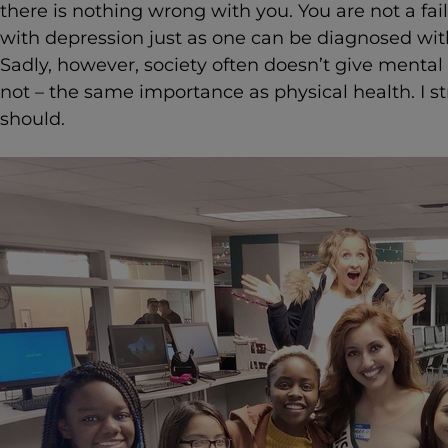
there is nothing wrong with you. You are not a fa
with depression just as one can be diagnosed wit
Sadly, however, society often doesn’t give mental 
not – the same importance as physical health. I st
should.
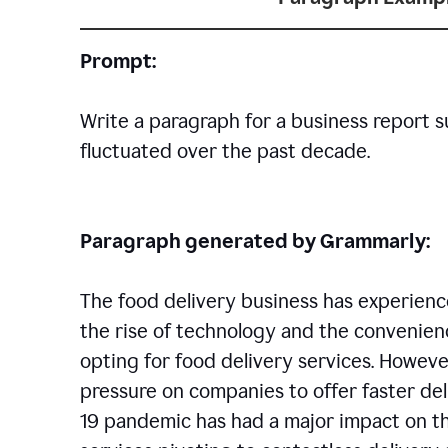
Prompt:
Write a paragraph for a business report 
fluctuated over the past decade.
Paragraph generated by Grammarly:
The food delivery business has experience
the rise of technology and the convenien
opting for food delivery services. However
pressure on companies to offer faster del
19 pandemic has had a major impact on th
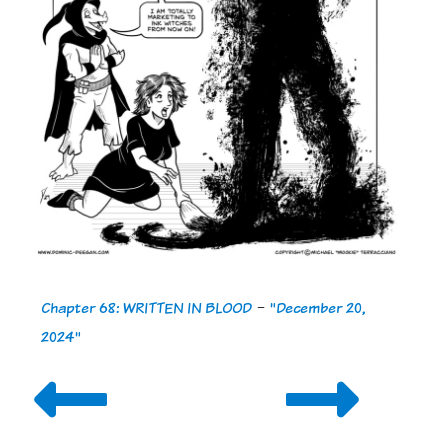
Chapter 68: WRITTEN IN BLOOD
-
"December 20,
2024"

※ ※ ※

▶ **Exercise requirements**
Without the pictures, give every line of the data again, exactly as written.

▶ **Result of the task**
there is nothing wrong with you. You are not a fa
with depression just as one can be diagnosed wit
Sadly, however, society often doesn’t give mental 
not – the same importance as physical health. I st
should.
Prompt:
Write a paragraph for a business report 
fluctuated over the past decade.
Paragraph generated by Grammarly:
The food delivery business has experience
the rise of technology and the convenien
opting for food delivery services. However
pressure on companies to offer faster del
19 pandemic has had a major impact on th
Chapter 68: WRITTEN IN BLOOD
-
"December 20,
2024"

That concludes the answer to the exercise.